▶ [Problem description]: Since pictures are not part of the copy, please output only the lines from the one with "и требования" through the end of the data below, exactly as written.

Available data section start

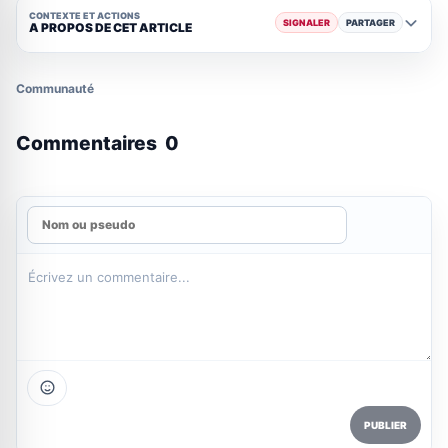
CONTEXTE ET ACTIONS
SIGNALER
PARTAGER
A PROPOS DE CET ARTICLE
Communauté
Commentaires
0
PUBLIER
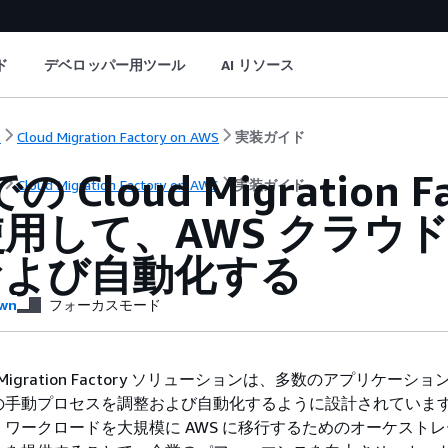
ド
デベロッパー用ツール
AI リソース
ト
Cloud Migration Factory on AWS
実装ガイド
での Cloud Migration
ト
Cloud Migration Factory on AWS
実装ガイド
用して、AWS クラウ
および自動化する
wn
フォーカスモード
ud Migration Factory ソリューションは、多数のアプリケーシ
の手動プロセスを調整および自動化するように設計されていま
ワークロードを大規模に AWS に移行するためのオーケスト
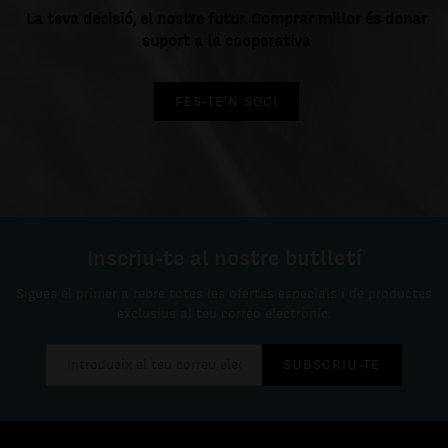
La teva decisió, el nostre futur. Comprar millor és donar
suport a la cooperativa
FES-TE'N SOCI
Inscriu-te al nostre butlletí
Sigues el primer a rebre totes les ofertes especials i de productes
exclusius al teu correo electrònic.
SUBSCRIU-TE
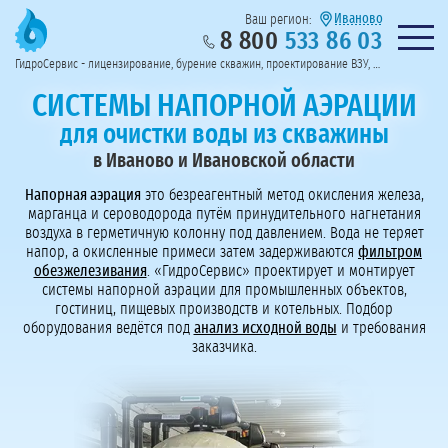
Иваново
Ваш регион:
8 800
533 86 03
Предоставим полный пакет документов
Колл-центр на связи с 9:00 до 19:00
Нужна консульт
оссии
ГидроСервис - лицензирование, бурение скважин, проектирование ВЗУ, системы водоподготовки
Пригласить в тендер
Перезвоните мне!
СИСТЕМЫ НАПОРНОЙ АЭРАЦИИ
для очистки воды из скважины
в Иваново и Ивановской области
Напорная аэрация
это безреагентный метод окисления железа,
марганца и сероводорода путём принудительного нагнетания
воздуха в герметичную колонну под давлением. Вода не теряет
напор, а окисленные примеси затем задерживаются
фильтром
обезжелезивания
. «ГидроСервис» проектирует и монтирует
системы напорной аэрации для промышленных объектов,
гостиниц, пищевых производств и котельных. Подбор
оборудования ведётся под
анализ исходной воды
и требования
заказчика.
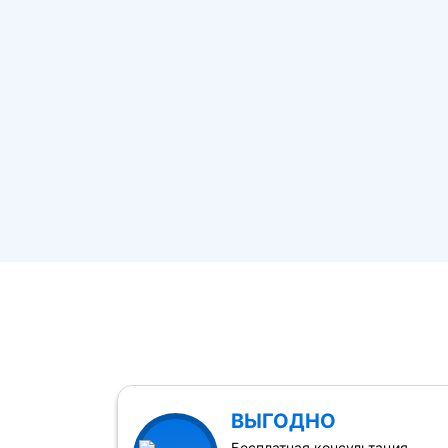
ВЫГОДНО
Бесплатная консультация,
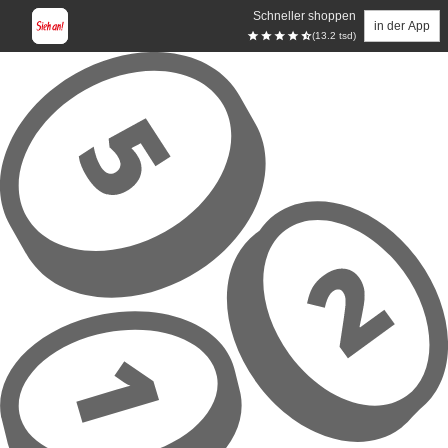
Schneller shoppen
in der App
(13.2 tsd)
Zum Hauptinhalt springen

Available data section end

▶ [Answer]:
и требования
заказчика.
ВЫГОДНО
Бесплатная консультация,
Schneller shoppen
in der App
(13.2 tsd)
Zum Hauptinhalt springen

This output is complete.